Oral Presentations

Oral Presentation

Audience: Consider your audience as you develop your presentation. What does this audience know? What should this audience know? What does this audience care about? What will this audience find interesting? What do you want your audience to walk away knowing?

Purpose: The purpose of your individual sections (5 minutes) will be to present your most interesting/relevant research findings.

Organization: Not only will your presentation be organized, but you’ll need to make this organization evident to your audience through some kind of visual (powerpoint, handout, list on the board). Verbal transitions need to be included (“first,” “finally” etc).

Content: Main findings need to be clearly stated. Examples and support for these main findings need to be provided as such.

Delivery: Speaker is audible and uses voice inflection to contribute to meaning. Language and mannerisms are “professional.” Speaker maintains eye contact with audience, talking from outline rather than reading. The speaker is enthusiastic and serious.

1) Group provides adequate visual outline (one power point, one handout etc.)
2) Group introduction and conclusion appropriate to individual topics (clearly states connection between individual topics)
3) Each presenter’s role is clearly defined
4) Group is able to address audience questions

Individual presenters:
1) Content: presentation lasts about 5 minutes and presents relevant research findings clearly; examples/evidence in support of these main findings are presented as support. A bibliography is included.
2) Organization: The speech is well organized.
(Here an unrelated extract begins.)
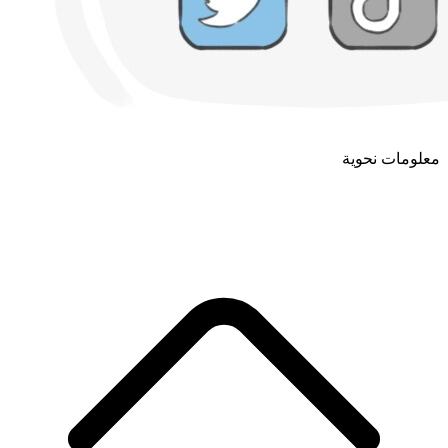
معلومات نحوية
The audience is given verbal clues (transitional words) and perhaps visual clues (powerpoint etc.) to follow.
3) Delivery: Voice is audible and uses inflection to help with meaning. Speaker mainly looks at audience instead of at notes (no reading). Eye contact is maintained. Gestures and language choice would be considered “professional.” There is some enthusiasm and seriousness in the presentation.
4) The speaker is still “on” when group members or audience are talking.